Tabby walked through the gallery, stopping and admiring some of her favorite pieces. The Crypt was not for everyone and she was okay with that. She had cultivated her stable of artists and the pieces she displayed very intentionally.
She hadn't named her gallery The Crypt. She had inherited the name when she bought the space. It had originally been a bar. A developer from California trying to cash in on the "Keep Portland Weird" vibe without really understanding what "Portland Weird" really was. He bought the basement space on NW 23rd and turned it into a wine bar. With a vampire theme. Dark walls. Deep red leather booths. Only served varieties of red wine. All of the waitstaff and bartenders dressed as creatures of the night. If he had leaned into the camp aspect it might have worked out. But before it could really get off the ground The Willamette Week had called it that Twilight bar and it was all over.

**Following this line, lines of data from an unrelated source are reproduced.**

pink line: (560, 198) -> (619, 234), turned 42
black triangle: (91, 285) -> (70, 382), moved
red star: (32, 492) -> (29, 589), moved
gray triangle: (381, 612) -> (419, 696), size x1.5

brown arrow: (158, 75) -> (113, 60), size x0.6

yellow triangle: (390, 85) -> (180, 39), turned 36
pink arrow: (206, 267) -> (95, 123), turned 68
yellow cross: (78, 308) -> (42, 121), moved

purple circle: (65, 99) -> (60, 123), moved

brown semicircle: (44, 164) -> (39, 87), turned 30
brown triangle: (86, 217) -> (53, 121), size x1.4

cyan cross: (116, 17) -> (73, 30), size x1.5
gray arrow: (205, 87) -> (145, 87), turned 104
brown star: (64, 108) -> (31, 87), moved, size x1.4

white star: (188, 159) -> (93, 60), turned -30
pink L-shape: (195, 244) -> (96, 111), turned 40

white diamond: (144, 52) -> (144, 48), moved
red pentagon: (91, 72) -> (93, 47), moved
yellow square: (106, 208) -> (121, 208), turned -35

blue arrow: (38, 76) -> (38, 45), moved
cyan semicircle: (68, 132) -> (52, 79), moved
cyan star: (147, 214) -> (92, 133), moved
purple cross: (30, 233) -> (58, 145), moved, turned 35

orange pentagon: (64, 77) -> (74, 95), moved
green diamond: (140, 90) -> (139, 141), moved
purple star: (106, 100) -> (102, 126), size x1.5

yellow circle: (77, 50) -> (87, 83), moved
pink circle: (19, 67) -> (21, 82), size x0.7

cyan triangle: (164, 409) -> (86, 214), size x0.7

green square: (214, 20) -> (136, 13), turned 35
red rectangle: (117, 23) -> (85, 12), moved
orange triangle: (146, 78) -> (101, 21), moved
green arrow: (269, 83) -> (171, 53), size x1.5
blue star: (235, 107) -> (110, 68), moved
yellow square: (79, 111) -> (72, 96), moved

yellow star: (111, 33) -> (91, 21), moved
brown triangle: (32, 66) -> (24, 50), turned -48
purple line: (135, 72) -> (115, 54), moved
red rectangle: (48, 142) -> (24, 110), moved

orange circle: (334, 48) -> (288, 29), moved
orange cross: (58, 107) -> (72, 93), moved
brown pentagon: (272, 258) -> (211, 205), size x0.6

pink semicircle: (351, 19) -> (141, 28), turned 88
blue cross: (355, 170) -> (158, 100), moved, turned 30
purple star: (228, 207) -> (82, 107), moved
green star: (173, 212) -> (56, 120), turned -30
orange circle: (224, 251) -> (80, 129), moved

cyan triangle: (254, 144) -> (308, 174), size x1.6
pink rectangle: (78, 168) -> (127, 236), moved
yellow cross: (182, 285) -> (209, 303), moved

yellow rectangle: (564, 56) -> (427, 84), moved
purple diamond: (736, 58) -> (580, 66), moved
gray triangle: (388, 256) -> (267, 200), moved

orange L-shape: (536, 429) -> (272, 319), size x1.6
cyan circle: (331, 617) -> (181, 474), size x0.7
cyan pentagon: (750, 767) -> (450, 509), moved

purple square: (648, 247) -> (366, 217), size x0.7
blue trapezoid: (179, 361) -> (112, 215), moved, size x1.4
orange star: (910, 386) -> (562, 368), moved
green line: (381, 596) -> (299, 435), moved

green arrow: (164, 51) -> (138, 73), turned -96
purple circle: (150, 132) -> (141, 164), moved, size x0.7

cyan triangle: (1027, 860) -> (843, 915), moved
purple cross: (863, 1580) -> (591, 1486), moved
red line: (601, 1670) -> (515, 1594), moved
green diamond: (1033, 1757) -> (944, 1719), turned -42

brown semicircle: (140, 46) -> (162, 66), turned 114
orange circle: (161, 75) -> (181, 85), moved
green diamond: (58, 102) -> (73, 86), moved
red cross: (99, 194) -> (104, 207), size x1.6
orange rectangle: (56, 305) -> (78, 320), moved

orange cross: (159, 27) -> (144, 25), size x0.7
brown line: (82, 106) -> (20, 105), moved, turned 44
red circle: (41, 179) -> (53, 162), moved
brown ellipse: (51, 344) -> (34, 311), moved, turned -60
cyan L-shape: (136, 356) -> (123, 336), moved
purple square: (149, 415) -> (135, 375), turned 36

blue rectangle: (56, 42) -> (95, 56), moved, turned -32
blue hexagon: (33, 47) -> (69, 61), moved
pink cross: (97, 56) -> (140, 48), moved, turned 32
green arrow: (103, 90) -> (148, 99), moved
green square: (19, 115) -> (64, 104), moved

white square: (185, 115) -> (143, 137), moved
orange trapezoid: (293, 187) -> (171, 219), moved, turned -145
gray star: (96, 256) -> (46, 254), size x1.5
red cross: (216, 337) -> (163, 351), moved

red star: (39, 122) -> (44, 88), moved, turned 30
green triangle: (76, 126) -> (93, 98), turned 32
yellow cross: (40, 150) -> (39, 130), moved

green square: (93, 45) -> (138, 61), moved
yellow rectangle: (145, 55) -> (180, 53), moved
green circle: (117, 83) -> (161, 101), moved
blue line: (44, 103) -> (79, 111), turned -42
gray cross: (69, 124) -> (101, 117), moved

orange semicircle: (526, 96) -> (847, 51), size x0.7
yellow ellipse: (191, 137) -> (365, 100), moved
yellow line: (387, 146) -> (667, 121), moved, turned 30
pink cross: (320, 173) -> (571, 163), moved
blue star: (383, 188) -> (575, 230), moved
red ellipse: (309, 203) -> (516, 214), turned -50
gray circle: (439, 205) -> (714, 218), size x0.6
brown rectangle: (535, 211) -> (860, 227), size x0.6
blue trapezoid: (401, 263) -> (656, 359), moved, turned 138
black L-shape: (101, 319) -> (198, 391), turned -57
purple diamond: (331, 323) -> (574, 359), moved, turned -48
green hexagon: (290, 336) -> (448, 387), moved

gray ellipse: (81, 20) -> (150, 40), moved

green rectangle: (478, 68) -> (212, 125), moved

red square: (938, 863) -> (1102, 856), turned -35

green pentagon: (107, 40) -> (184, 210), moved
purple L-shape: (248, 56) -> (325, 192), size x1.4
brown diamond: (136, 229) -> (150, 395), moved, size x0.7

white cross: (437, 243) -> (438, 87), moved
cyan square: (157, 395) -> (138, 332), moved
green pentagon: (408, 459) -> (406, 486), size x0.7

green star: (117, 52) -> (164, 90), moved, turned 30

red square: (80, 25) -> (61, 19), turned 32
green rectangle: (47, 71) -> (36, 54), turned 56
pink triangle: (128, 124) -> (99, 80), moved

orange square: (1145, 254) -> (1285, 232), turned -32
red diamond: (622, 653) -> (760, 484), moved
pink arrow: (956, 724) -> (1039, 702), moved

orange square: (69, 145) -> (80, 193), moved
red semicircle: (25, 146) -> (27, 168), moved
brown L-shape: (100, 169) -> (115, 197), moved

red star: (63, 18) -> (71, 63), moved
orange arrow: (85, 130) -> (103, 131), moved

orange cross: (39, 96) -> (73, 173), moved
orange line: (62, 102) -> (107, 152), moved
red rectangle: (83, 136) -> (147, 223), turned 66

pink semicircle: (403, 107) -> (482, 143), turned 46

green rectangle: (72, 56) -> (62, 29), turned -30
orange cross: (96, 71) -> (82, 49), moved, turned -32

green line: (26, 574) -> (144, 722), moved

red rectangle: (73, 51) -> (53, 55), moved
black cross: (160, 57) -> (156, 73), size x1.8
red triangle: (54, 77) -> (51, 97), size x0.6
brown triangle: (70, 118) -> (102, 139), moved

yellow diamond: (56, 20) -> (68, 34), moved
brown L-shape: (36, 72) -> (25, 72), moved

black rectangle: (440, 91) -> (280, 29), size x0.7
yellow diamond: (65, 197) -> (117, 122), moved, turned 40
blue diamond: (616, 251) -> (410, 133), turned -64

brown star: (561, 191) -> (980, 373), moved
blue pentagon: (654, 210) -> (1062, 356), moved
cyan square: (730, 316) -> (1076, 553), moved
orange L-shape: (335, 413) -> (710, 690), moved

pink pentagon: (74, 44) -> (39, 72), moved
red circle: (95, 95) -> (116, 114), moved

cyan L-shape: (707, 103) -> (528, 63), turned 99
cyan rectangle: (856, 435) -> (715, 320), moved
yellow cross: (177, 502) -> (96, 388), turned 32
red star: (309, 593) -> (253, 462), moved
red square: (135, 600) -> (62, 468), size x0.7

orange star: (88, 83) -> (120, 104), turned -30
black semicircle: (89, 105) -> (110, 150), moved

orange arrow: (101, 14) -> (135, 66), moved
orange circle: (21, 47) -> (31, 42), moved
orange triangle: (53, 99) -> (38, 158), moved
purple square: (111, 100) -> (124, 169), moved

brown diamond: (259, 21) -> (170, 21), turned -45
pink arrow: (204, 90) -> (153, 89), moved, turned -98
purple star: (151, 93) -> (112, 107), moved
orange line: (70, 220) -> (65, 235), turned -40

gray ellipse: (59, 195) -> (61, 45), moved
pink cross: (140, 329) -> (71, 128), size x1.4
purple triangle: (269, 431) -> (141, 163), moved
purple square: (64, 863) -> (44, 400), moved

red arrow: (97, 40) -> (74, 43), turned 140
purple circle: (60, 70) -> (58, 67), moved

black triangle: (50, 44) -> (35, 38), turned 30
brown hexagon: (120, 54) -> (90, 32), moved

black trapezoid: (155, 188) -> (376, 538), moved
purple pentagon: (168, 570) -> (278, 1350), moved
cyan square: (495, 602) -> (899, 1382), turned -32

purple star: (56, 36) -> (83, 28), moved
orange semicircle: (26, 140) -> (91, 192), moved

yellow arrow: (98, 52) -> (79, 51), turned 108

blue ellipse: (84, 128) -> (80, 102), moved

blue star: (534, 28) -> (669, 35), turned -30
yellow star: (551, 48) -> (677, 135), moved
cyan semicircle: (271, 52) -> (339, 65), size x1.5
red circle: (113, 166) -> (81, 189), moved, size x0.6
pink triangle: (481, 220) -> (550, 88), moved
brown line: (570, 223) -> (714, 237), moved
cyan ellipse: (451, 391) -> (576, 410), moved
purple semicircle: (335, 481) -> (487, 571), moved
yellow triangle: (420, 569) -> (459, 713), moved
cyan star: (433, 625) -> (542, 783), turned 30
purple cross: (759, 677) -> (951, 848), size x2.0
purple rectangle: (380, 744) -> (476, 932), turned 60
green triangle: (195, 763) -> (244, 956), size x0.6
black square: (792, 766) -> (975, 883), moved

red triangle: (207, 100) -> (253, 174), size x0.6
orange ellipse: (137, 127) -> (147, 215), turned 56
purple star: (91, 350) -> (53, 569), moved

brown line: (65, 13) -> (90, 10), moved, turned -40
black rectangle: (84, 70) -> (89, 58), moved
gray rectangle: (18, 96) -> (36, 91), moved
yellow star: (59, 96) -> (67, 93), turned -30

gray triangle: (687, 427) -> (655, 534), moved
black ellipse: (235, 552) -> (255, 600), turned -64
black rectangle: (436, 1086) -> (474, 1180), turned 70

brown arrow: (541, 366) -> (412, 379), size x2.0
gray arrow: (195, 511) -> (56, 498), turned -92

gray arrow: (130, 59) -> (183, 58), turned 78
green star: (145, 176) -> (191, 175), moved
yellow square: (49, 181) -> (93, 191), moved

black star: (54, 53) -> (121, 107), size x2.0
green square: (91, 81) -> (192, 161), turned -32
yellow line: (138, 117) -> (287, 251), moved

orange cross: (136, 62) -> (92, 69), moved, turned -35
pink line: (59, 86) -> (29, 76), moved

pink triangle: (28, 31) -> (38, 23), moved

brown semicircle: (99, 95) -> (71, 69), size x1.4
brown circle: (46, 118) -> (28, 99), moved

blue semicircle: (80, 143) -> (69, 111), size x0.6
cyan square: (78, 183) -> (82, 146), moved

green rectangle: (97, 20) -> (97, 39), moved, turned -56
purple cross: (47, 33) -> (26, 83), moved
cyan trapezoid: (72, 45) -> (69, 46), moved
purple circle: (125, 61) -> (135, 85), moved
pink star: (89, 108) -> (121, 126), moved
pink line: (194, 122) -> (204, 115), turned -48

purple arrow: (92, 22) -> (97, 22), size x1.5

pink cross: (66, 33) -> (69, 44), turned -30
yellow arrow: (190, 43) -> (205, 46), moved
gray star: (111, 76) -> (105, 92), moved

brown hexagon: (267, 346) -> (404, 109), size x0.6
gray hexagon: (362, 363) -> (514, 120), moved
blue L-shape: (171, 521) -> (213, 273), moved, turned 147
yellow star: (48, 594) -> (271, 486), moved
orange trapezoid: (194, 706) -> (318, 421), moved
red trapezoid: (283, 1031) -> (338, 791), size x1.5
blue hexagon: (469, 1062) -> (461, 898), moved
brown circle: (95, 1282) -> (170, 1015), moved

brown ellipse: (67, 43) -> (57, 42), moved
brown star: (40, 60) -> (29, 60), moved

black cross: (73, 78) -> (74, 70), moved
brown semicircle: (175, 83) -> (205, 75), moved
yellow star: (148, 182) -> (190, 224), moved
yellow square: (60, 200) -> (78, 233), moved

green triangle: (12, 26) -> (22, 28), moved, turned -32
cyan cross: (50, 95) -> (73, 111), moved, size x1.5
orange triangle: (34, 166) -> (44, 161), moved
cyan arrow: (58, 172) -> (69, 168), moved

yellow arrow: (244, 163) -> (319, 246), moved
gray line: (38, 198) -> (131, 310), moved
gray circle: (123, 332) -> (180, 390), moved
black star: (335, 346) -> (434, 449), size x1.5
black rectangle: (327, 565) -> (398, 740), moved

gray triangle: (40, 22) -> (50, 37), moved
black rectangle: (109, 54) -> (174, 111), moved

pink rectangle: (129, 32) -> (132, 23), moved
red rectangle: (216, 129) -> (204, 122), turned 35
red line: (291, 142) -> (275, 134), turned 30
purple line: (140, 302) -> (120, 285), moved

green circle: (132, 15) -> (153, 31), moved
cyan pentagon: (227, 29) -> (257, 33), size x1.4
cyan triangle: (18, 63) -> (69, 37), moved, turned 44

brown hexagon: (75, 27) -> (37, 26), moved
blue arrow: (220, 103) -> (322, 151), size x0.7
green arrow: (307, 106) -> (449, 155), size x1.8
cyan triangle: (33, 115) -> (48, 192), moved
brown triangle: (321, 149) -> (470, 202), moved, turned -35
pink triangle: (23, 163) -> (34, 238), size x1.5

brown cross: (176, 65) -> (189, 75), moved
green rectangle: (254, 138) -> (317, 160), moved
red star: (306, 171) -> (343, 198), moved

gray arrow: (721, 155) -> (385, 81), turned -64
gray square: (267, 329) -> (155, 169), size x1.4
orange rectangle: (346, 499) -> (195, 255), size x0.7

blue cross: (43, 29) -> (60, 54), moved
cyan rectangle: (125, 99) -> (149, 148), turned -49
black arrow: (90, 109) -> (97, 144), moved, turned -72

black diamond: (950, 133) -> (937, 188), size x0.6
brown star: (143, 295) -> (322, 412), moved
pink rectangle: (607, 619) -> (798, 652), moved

She had taken the property off his hands for a song. She kept the dark walls, the small bar and the name. She tore out the booths and repurposed a small handful to make a circular seating area in the middle of the space. She kept the lighting dark, placing small spotlights to light the art pieces. The Willamette Week called it the best art space of 2010. She understood "Portland Weird."
Originally she had planned on calling her gallery Nightmares and Dreamscapes but she wasn't sure if King would allow her to use the name. Keeping The Crypt was a lot less expensive and she felt it worked almost as well. Even if the previous owner hadn't understood the Portland market he did use a good graphic designer for the logo.
She stopped in front of one of her favorite pieces. It was a series of paintings called The Picnic done in an impressionistic style. The first was clearly an homage to a Monet or a Renoir. A couple in a park having a picnic. Everything gauzy and unclear. Each painting after had an element done in a more realistic style. The couple and park still hazy but now you can see the food is clearly rotten. Another showing that what you had thought was a picnic basket was actually their gas masks tossed to the side. Finally the last one where everything was done in crisp realism except their faces were still impressionistic. Until you realized that they weren't, they were melting. Disturbing and beautiful.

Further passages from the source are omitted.